Family Centre allows parents to see who their child is friends with on Snapchat. Parents can also see who their child has communicated with over the last seven days (but not the content of those conversations). Children will have to agree before their parent can begin monitoring.

Meta will create a Parent Dashboard with supervision tools for their Quest virtual reality headsets, but these tools will only be available if the child consents to their use.

Recognition of evolving capacities

Many of the positive changes have included a tacit recognition of ‘evolving capacities’; even as the age of digital adulthood has shifted from 13 to 18, with services rolling out safeguards for all under 18s, very often they adapt those safeguards for different age groups. For instance:

Google has developed engaging and easy-to-understand materials will help children and their parents understand Google’s data practices in an age-appropriate way, with options for 6–8-year-olds, 9–12-year-olds and 13–17-year-olds.

TikTok has created two bands, 13-15 and 16-17 for many of its safety features, granting older teens greater scope to manage their experiences on the app.

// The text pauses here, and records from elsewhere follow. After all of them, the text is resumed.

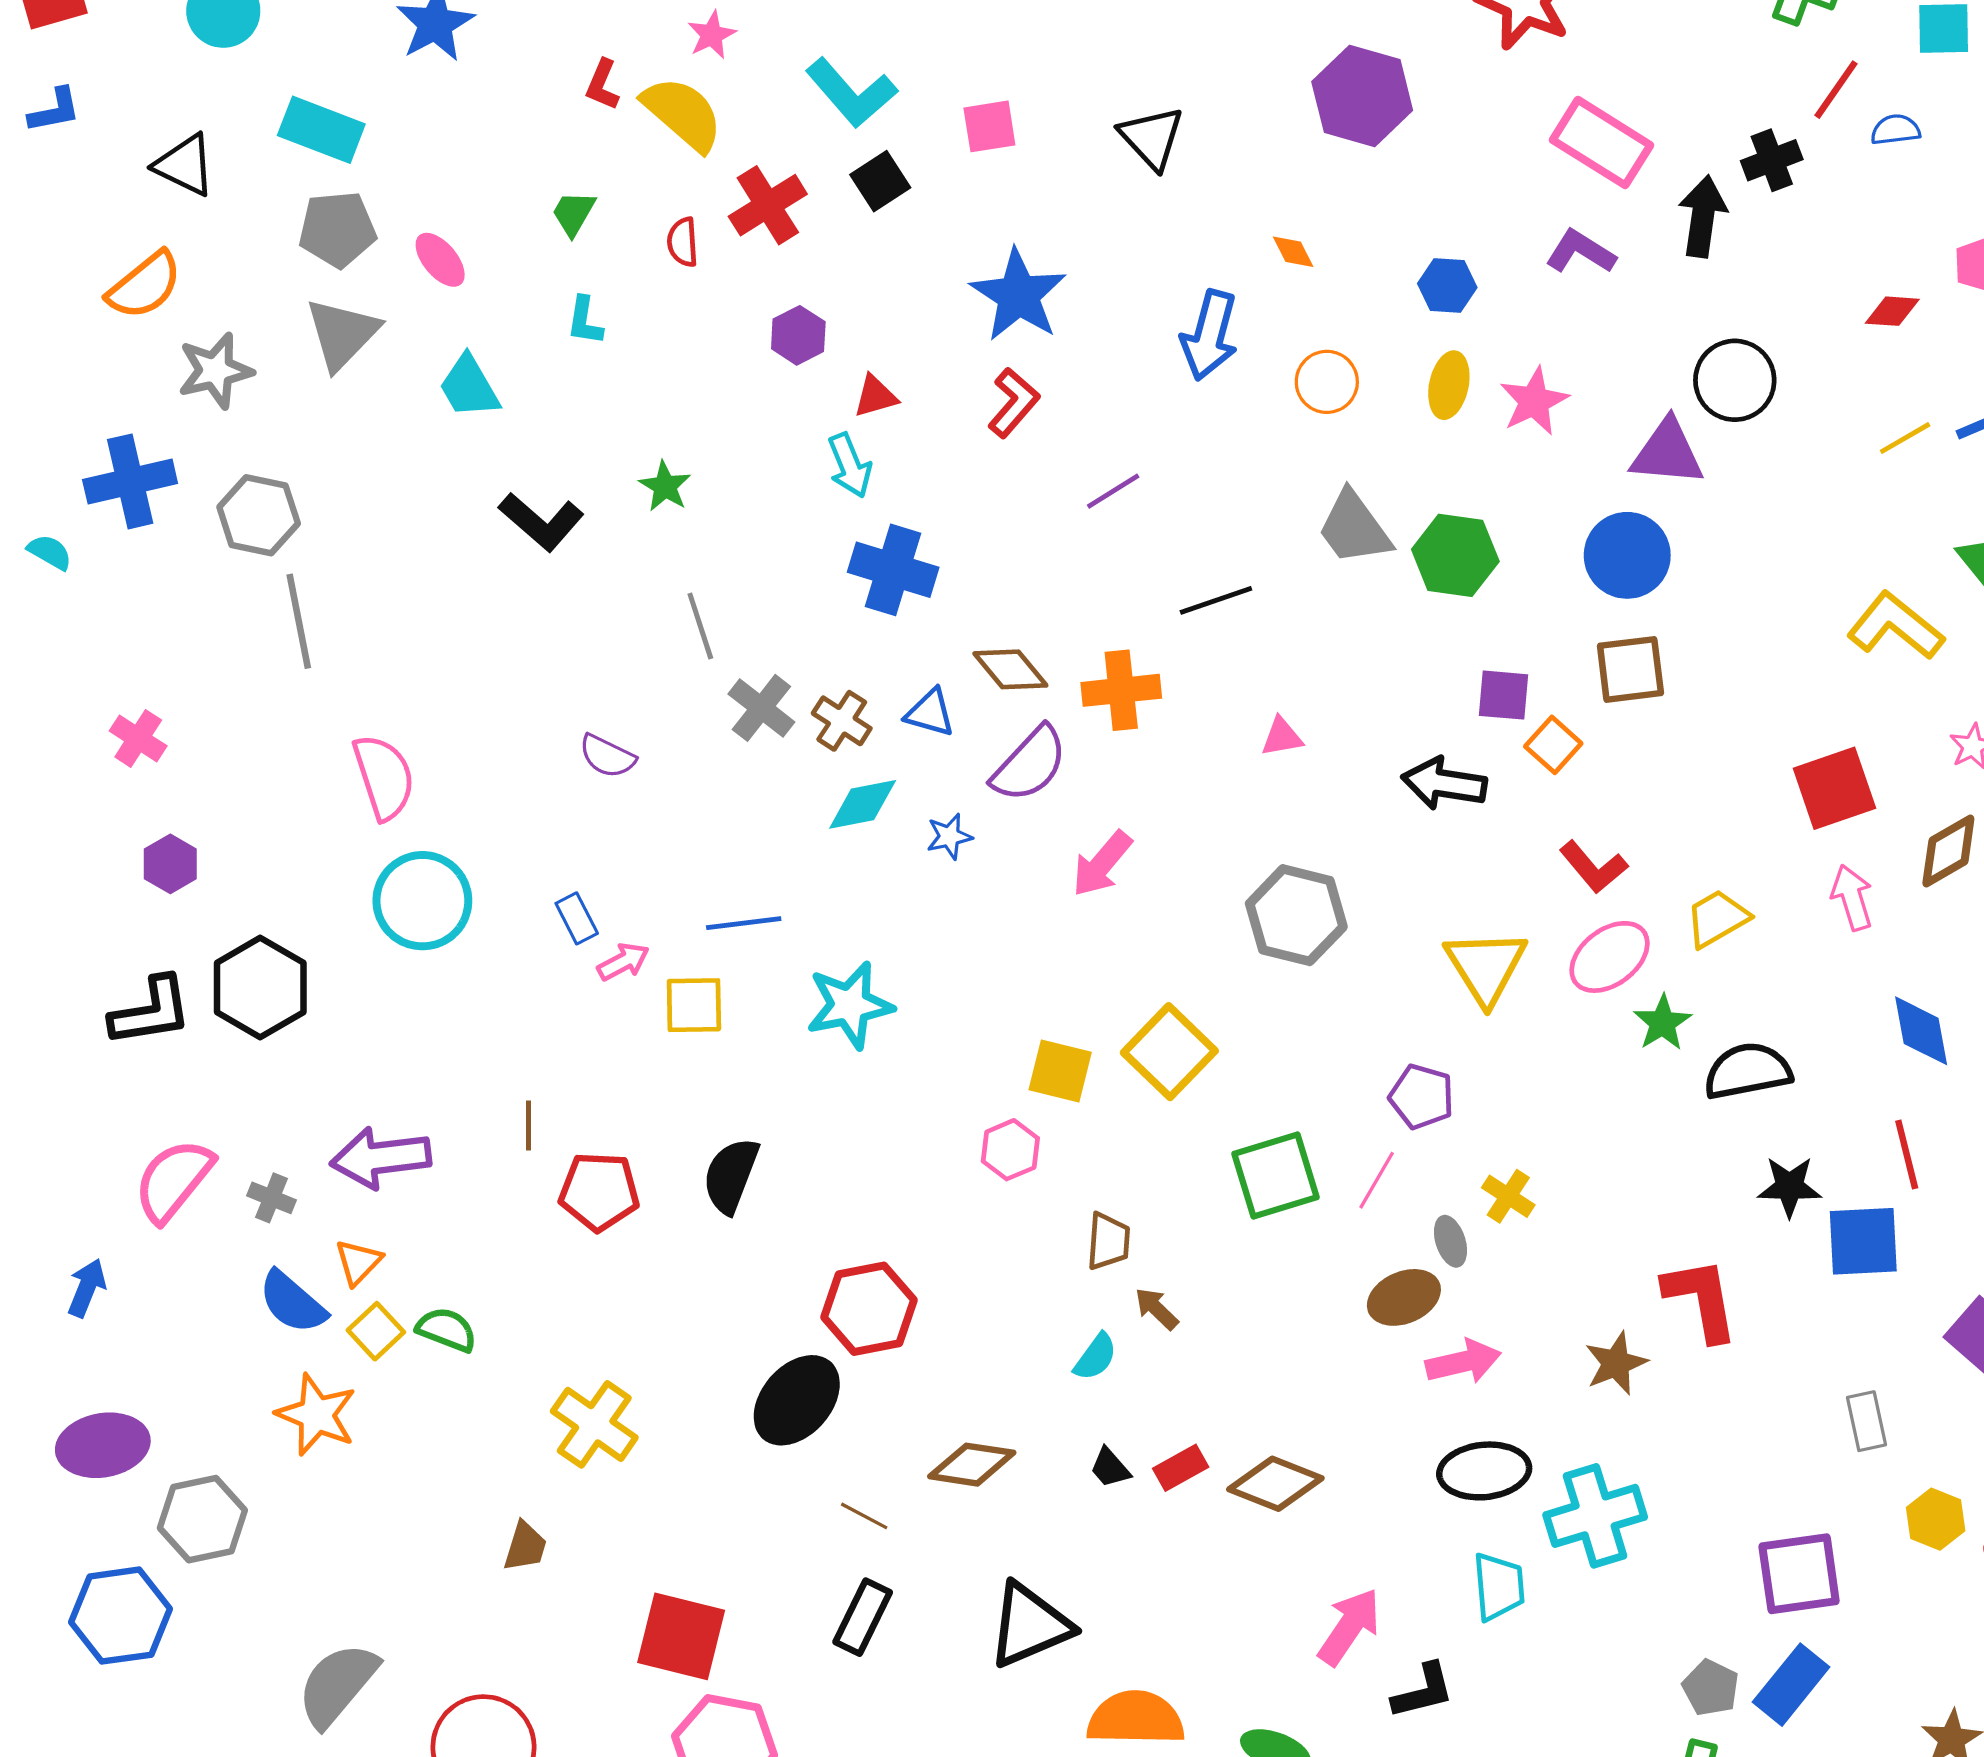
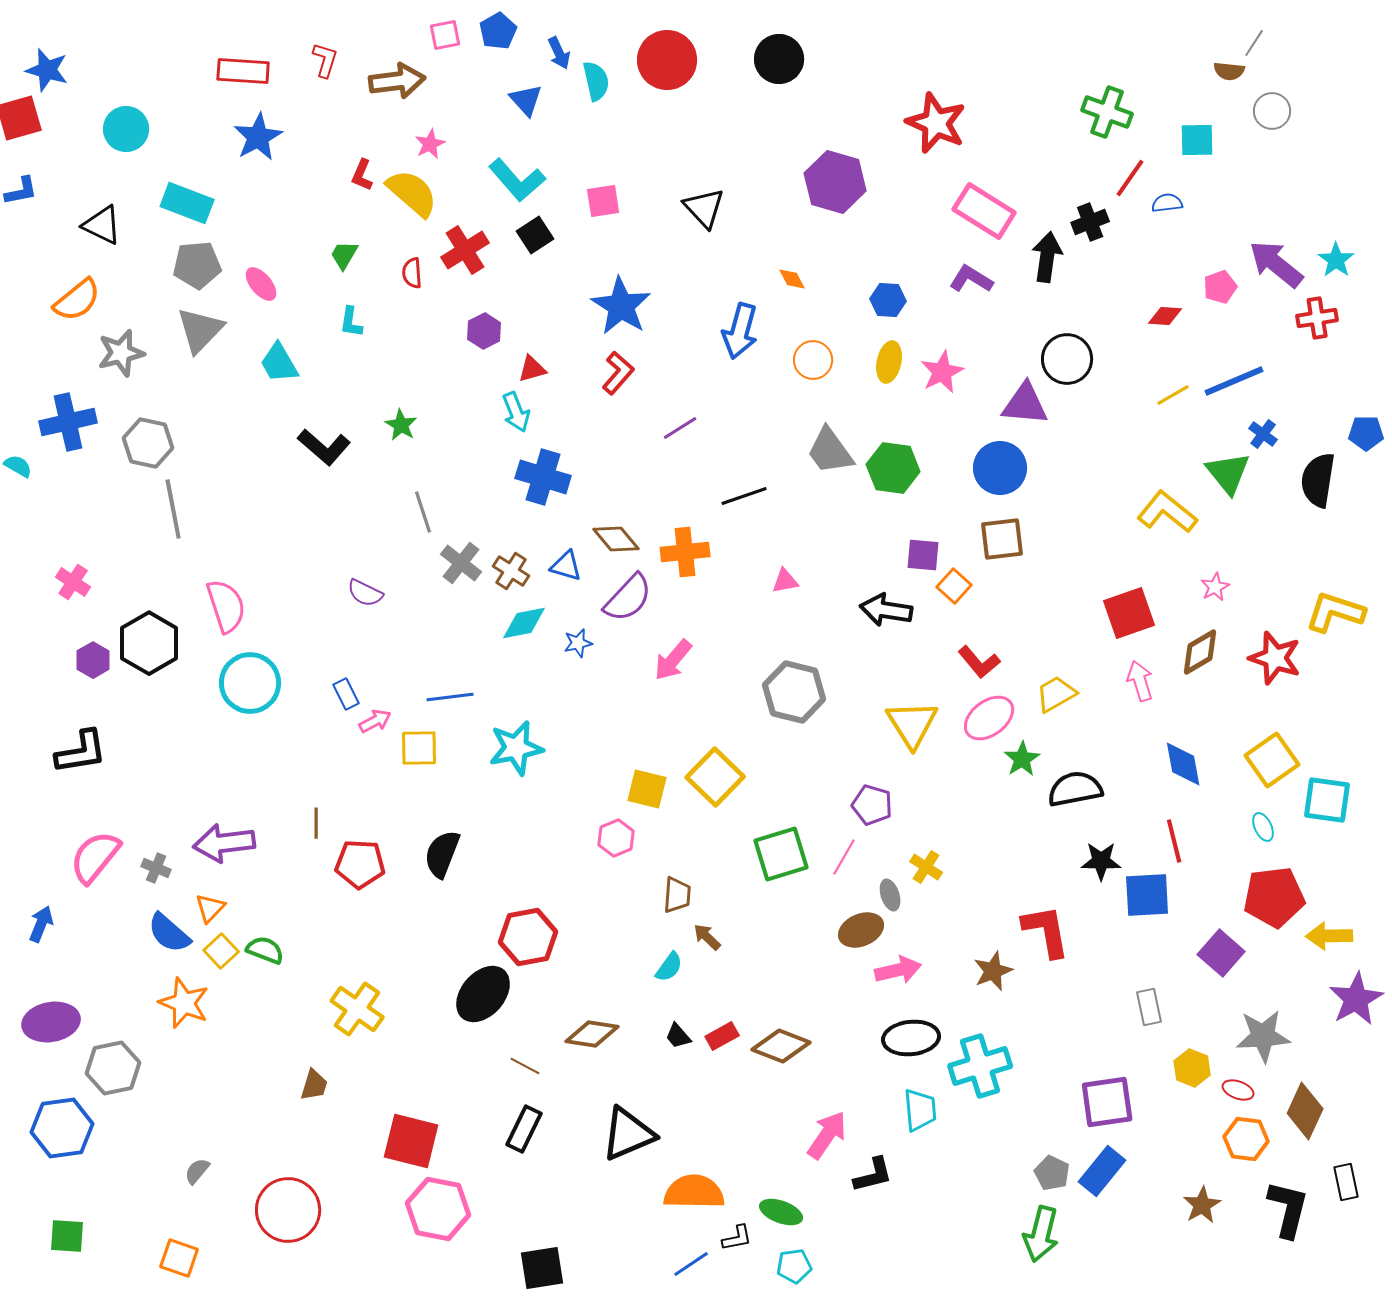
black hexagon: (260, 987) -> (149, 643), moved
gray semicircle: (337, 1685) -> (197, 1171), size x0.5

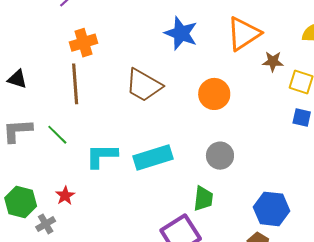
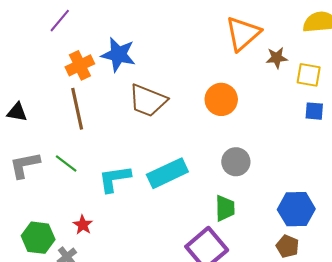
blue star: (181, 33) -> (118, 55), moved

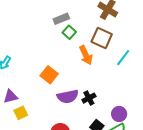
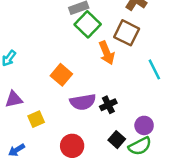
green square: (69, 32) -> (88, 24), size x1.5
cyan line: (123, 58) -> (154, 69), moved, turned -66
yellow square: (21, 113) -> (36, 119), moved

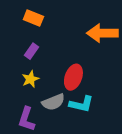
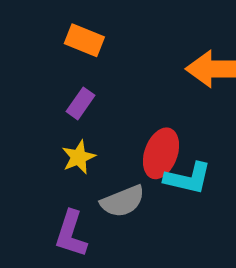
cyan L-shape: (81, 104) -> (188, 178), moved

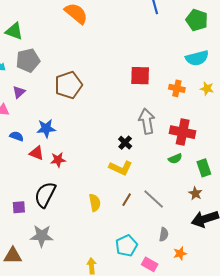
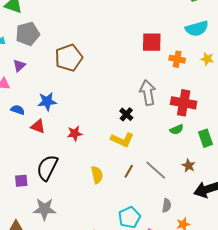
red square: (140, 76) -> (152, 42), moved
red star: (58, 160) -> (75, 133), moved
brown star: (195, 193) -> (189, 166), moved

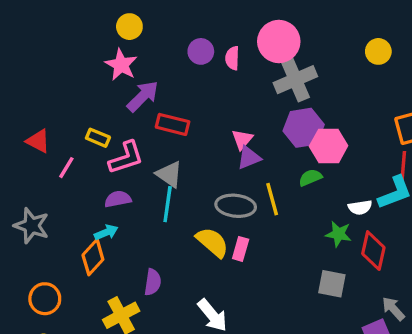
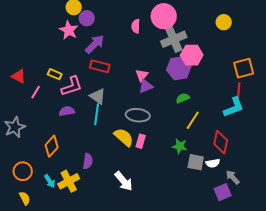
purple circle: (201, 51) -> (87, 18), moved
purple arrow: (143, 96) -> (95, 44), moved
pink hexagon: (329, 146) -> (192, 55), moved
yellow line: (272, 199) -> (193, 120), moved, turned 48
white semicircle: (360, 207) -> (213, 163), moved
gray star: (32, 226) -> (15, 127), turned 30
cyan arrow: (106, 232) -> (50, 181), moved, turned 80
green star: (339, 234) -> (180, 146), moved

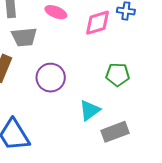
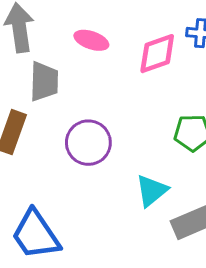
gray trapezoid: (24, 37) -> (44, 82), turned -80

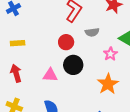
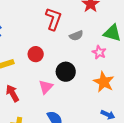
red circle: (66, 42) -> (36, 54), moved
pink triangle: (50, 75) -> (46, 87), turned -35

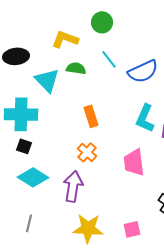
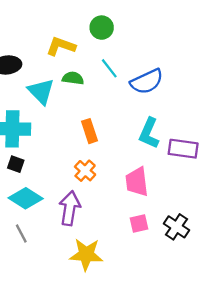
gray line: (29, 223) -> (21, 233), moved, turned -42
pink square: (132, 229) -> (139, 224), moved

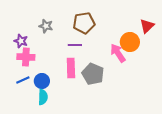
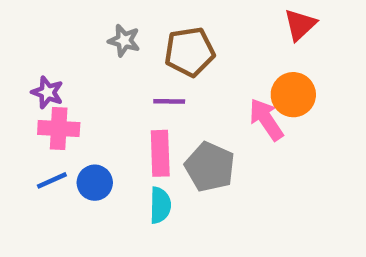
gray star: (46, 26) -> (124, 41), moved
red triangle: (147, 26) -> (300, 25), moved
cyan semicircle: (43, 97) -> (160, 205), moved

Impact on regulation around the world

Lawmakers around the world are also taking inspiration from the Code, with politicians and campaigners in the United States, the EU, Australia and Canada – among others – now seeking to introduce similar provisions in their own countries. Often, as in the California Age Appropriate Design Code, passed this week, this is reflected in the adoption of the Code’s fundamental tenets, such as the definition of a child as anyone under 18 and applying regulation to all services children are likely to access in practice, rather than merely those directed or targeted at them. Given COPPA, which sets the age of digital adulthood at 13 and applies only to services directed at children below this age, has been the defining legislation around children’s data protection for almost 25 years, the Code’s success in shifting the paradigm on these issues in only 12 months is remarkable.

Other countries, including France, the Netherlands, Sweden and the Republic of Ireland, have already introduced guidance influenced by and building on the Age Appropriate Design Code.


As well as celebrating its successes, 5Rights continues to work behind the scenes to identify gaps in compliance, and spot systemic breaches of the Code’s standards. In October 2021, we sent a letter to the Information Commissioner’s Office detailing 12 widespread and systemic breaches across the sector, including inadequate age assurance, failure to enforce community standards and the continuing use of dark patterns and nudge techniques. We will continue to monitor potential breaches in the hope that our research will assist the ICO in any compliance action it initiates, to ensure that the Code really does mark a transformation in children’s experience of the digital world. 

Perhaps the biggest impact the Code has had has been in showing that these changes are in fact possible. For years we heard that the online world was just fundamentally different, and that trying to introduce changes like this would bring the whole thing crashing down. But the Code has shown that the digital world can not only be changed, but improved – and that the boundless creativity of the tech sector can be placed at the service of children and their best interests, rather than for ever more ‘engagement’.